普段からメガネをかけている方なら「どうせ毎日かけるならeven G2にしよう」で自然に運用できます。
一方コンタクト派の私は、even G2を使うために“わざわざメガネをかける”という一手間が発生します。
この“わざわざ感”が、地味に効きます。
ガジェットって、最終的には性能より習慣なんですよね。未来を顔に乗せる前に、まず自分がメガネ生活に向いているかを確認すべきでした。かなり基本的な話ですが、購入前の私はそこそこ浮かれていたので、見事に見落としました。
それでもフェアに伝えたい、even G2の良かったところ
ここまで読むと、かなり厳しめのレビューに見えるかもしれません。でも、even G2自体の完成度が低いとは思っていません。むしろ良いところは、ちゃんとあります。
even G2のここが良い
- デザインが自然で、日常でかけやすい
- “いかにも機械”ではなく、街中で浮かない
- 会話支援・翻訳・テレプロンプト・通知・ナビ・QuickListなど、日常寄りの機能設計
- プライバシーへの配慮が製品思想として明確
つまり、even G2は
「スマートグラスを未来のオモチャで終わらせず、日常の道具に近づけようとしている製品」
なんです。だからこそ余計に思います。これはダメな製品というより、ハマる人にはかなりハマる製品です。
even G2が向いている人・向いていない人
even G2が向いている人
- 普段からメガネを常用している方
- 仕事用とプライベート用のスマホを1台で運用している方
- 通知や予定確認、会話支援を自然に生活へ組み込みたい方
- 新しいUIや操作感を楽しめるガジェット好きの方
- リング込みの投資にも前向きな方
even G2が向いていないかもしれない人
- コンタクト中心で、普段メガネをかけない方
- 仕事用と私用でスマホを分けている方
- 対面商談が多く、相手への印象を気にする場面が多い方
- 今のタスク・予定管理に大きな不満がない方
- 追加のリング費用まではかけたくない方
総評:even G2に15万円の価値はあるのか
本体に加え、周辺デバイスまで含めると、なかなか勇気のいる金額です。では、その価値はあるのか。
私個人の答えは「人をかなり選ぶ」です。
万人向けではありません。ただし、条件が噛み合う人にとっては、かなり面白い選択肢になると思います。
2ヶ月使って一番強く感じたのは、スマートグラスはスペックより“生活との相性”がすべてに近いということでした。
メガネを毎日かけるか。スマホ運用はどうしているか。人前で自然に使えるか。今の仕事や生活に、どれくらい強い不便があるか。ここが噛み合わないと、どれだけ未来感のある製品でも、「最初は感動したけれど、今はケースの中で静かに眠っているガジェット」になりかねません。
ええ、はい。今の私のeven G2です。
購入前にチェックしたいポイント
even G2購入前のセルフチェックリスト
- 普段からメガネをかける生活か?
- スマホは1台運用か、仕事用と私用で分けているか?
- 対面の仕事で違和感なく使えそうか?
- 今のタスク管理・予定確認に、どれくらい不満があるか?
- AI議事録や翻訳が「日常レベルで」本当に必要か?
- 本体+リングの合計投資額を、毎日使うイメージが湧くか?
このあたりを考えたときに、「便利そうだけど、今のやり方でそこまで困っていないかも」と思ったら、いきなり購入ではなく、まず情報収集や体験ベースで検討するのが良いと思います。

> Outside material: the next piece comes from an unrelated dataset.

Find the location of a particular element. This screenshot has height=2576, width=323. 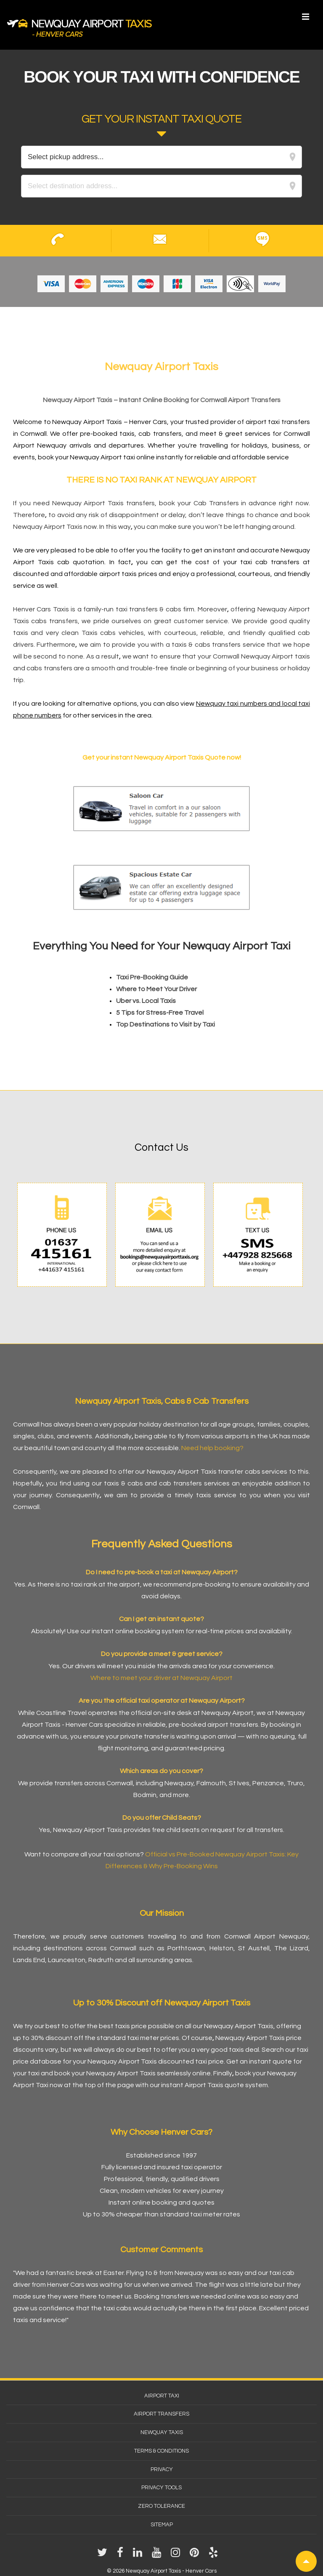

[linkedin] is located at coordinates (139, 2555).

まとめ:even G2は“悪い製品”ではなく、“相性がかなり大事な製品”
この記事の結論
- even G2は製品としては完成度が高いスマートグラス
- ただし生活スタイルとの相性で満足度が大きく変わる
- メガネ常用・スマホ1台運用・対人業務が少ない人には強くハマる可能性あり
- コンタクト派・スマホ2台運用・商談メインの人は慎重に検討を
- 迷ったら、まずは体験・情報収集からスタートするのが安全
私はガジェットが好きなので、even G2を買ったこと自体を後悔しているわけではありません。むしろ、スマートグラスというジャンルを自分の生活に当てはめて考えられたのは、かなり面白い経験でした。

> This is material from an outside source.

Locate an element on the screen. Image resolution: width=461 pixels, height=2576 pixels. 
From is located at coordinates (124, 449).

ただ、今回よく分かったのは、未来っぽい製品が、必ずしも今の自分の生活にフィットするとは限らないということです。
数年後、さらに軽くなって、もっと自然に使えて、コンタクト派にも刺さる進化をしたら、私はたぶんまた気になり始めます。懲りていないのではありません。未来への期待が、まだちょっと残っているだけです。
スマートグラスやeven G2が気になっている方にとって、この記事が少しでもリアルな判断材料になればうれしいです。